# My house is being held to ransom by cheating lawyer



## PleaseHelpMe (Jan 19, 2017)

Hello, I'm wondering if anyone might give some advice please. 

11 years ago I bought a beautiful old house in a historic part of Fethiye overlooking the bay. It turned out to be an illegally-built house although there is some form of tapu pertaining to the land and a small stone building. 

At the time I purchased, the law was such that foreigners were unable to have tapu transfer. So, I had to find a Turk to register it with. I registered it with a lawyer as I thought this would be a safe option. I paid her a lump sum and we drew up a protocol outlining the arrangement that she would technically be the owner, although legally I own it. There is no mention in our protocol pertaining to 'holding fees' and I distinctly remember asking her about any such charges at the time. Her reply was that there would be none, but that in future she'd like to handle any legal work and would charge for any future tapu-transfer handling costs. This was fair enough.

It's taken many years to find a buyer for the house. They are aware about the problems and are willing to pay the small amount of £25,000 I'm prepared to take. I paid a total of £85,000 in 2005 including extensive renovation work. The house is really lovely.

To the present day ... The buyer and I (through an estate agent) are ready to start the process of transferring, but all of a sudden the lawyer is demanding £10,000 from me to release the house. She claims these are her 'holding fee's' for the 11 years, plus legal costs. Basically she's blackmailing me and in effect holding the sale to ransom.

I'm so desperate for advice, but know that employing lawyers and taking her to court is a very difficult and expensive process with the big risk of it dragging out and costing a fortune that I don't have.

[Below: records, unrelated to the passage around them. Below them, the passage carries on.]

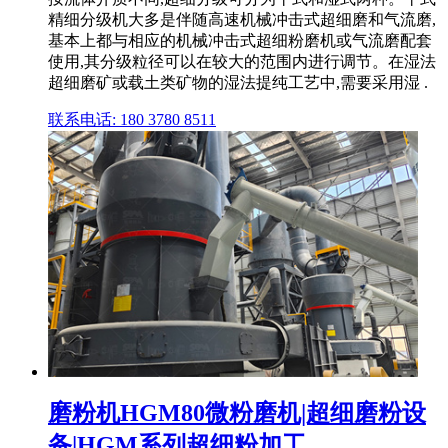
精细分级机大多是伴随高速机械冲击式超细磨和气流磨,
基本上都与相应的机械冲击式超细粉磨机或气流磨配套
使用,其分级粒径可以在较大的范围内进行调节。在湿法
超细磨矿或载土类矿物的湿法提纯工艺中,需要采用湿 .
联系电话: 180 3780 8511
磨粉机HGM80微粉磨机|超细磨粉设
备|HGM系列超细粉加工 ...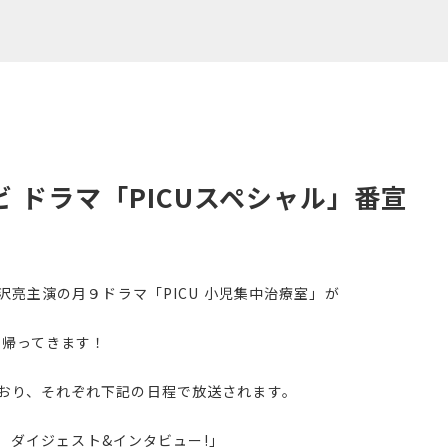
ビ ドラマ「PICUスペシャル」番宣
沢亮主演の月９ドラマ「PICU 小児集中治療室」が
て帰ってきます！
おり、それぞれ下記の日程で放送されます。
ル ダイジェスト&インタビュー!」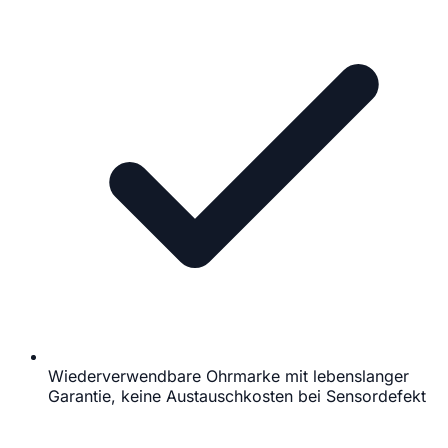
Wiederverwendbare Ohrmarke mit lebenslanger
Garantie, keine Austauschkosten bei Sensordefekt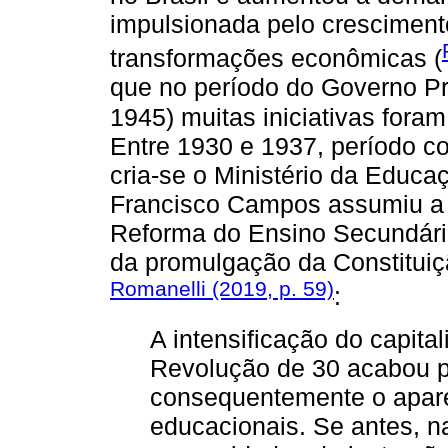
impulsionada pelo cresciment
transformações econômicas (
que no período do Governo Pr
1945) muitas iniciativas for
Entre 1930 e 1937, período 
cria-se o Ministério da Educaç
Francisco Campos assumiu a 
Reforma do Ensino Secundário
da promulgação da Constituiç
Romanelli (2019, p. 59)
:
A intensificação do capital
Revolução de 30 acabou po
consequentemente o apar
educacionais. Se antes, na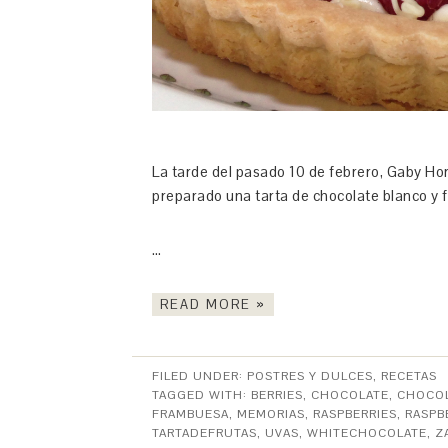
La tarde del pasado 10 de febrero, Gaby Hor
preparado una tarta de chocolate blanco y 
…
READ MORE »
FILED UNDER:
POSTRES Y DULCES
,
RECETAS
TAGGED WITH:
BERRIES
,
CHOCOLATE
,
CHOCO
FRAMBUESA
,
MEMORIAS
,
RASPBERRIES
,
RASPB
TARTADEFRUTAS
,
UVAS
,
WHITECHOCOLATE
,
Z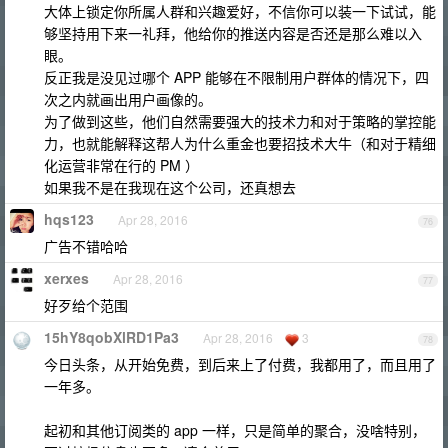
大体上锁定你所属人群和兴趣爱好，不信你可以装一下试试，能
够坚持用下来一礼拜，他给你的推送内容是否还是那么难以入
眼。
反正我是没见过哪个 APP 能够在不限制用户群体的情况下，四
次之内就画出用户画像的。
为了做到这些，他们自然需要强大的技术力和对于策略的掌控能
力，也就能解释这帮人为什么重金也要招技术大牛（和对于精细
化运营非常在行的 PM ）
如果我不是在我现在这个公司，还真想去
hqs123
Apr 28, 2016
76
广告不错哈哈
xerxes
Apr 28, 2016
77
好歹给个范围
15hY8qobXlRD1Pa3
Apr 28, 2016
3
78
今日头条，从开始免费，到后来上了付费，我都用了，而且用了
一年多。
起初和其他订阅类的 app 一样，只是简单的聚合，没啥特别，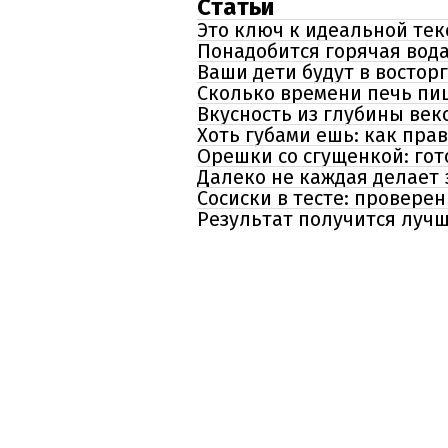
Статьи
Это ключ к идеальной тек
Понадобится горячая вода
Ваши дети будут в восторг
Сколько времени печь пиц
Вкусность из глубины век
Хоть губами ешь: как пра
Орешки со сгущенкой: го
Далеко не каждая делает
Сосиски в тесте: провере
Результат получится лучш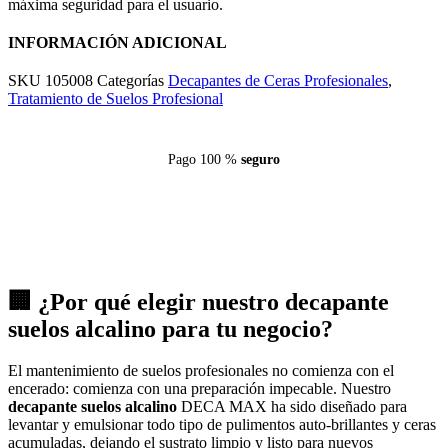
máxima seguridad para el usuario.
INFORMACIÓN ADICIONAL
SKU
105008
Categorías
Decapantes de Ceras Profesionales
,
Tratamiento de Suelos Profesional
Pago 100 %
seguro
🏢 ¿Por qué elegir nuestro decapante
suelos alcalino para tu negocio?
El mantenimiento de suelos profesionales no comienza con el
encerado: comienza con una preparación impecable. Nuestro
decapante suelos alcalino
DECA MAX ha sido diseñado para
levantar y emulsionar todo tipo de pulimentos auto-brillantes y ceras
acumuladas, dejando el sustrato limpio y listo para nuevos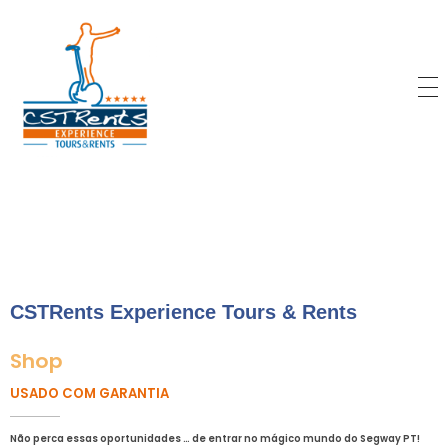
CSTRents
Official Segway Tour
CSTRents Experience Tours & Rents
Shop
USADO COM GARANTIA
Não perca essas oportunidades … de entrar no mágico mundo do Segway PT!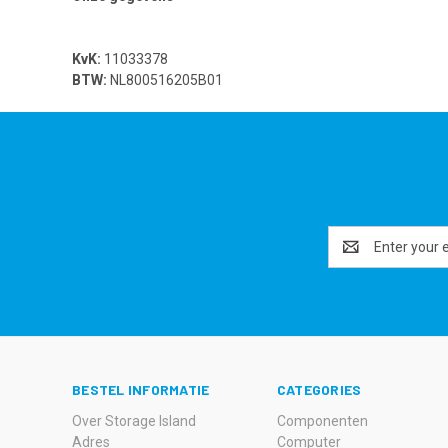
KvK:
11033378
BTW:
NL800516205B01
Email
Address
BESTEL INFORMATIE
CATEGORIES
Over Storage Island
Componenten
Adres
Computer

If anyone could, please advise me - it would be so appreciated.


----------



## belgarath (Jul 15, 2011)

It all depends on the 'written' protocol between you and the lawyer. 

I am not a lawyer, but looks like you have been ill advised in the past. Unfortunately, the only way to fight a lawyer would be through another one. There are too many red flags in this case (illegally built house, iffy tapu transfer). 

Who paid the property taxes for the last 11 years?

You could sue your lawyer too, but looks like there's no easy way out of this situation since she is the legal owner of the property.


----------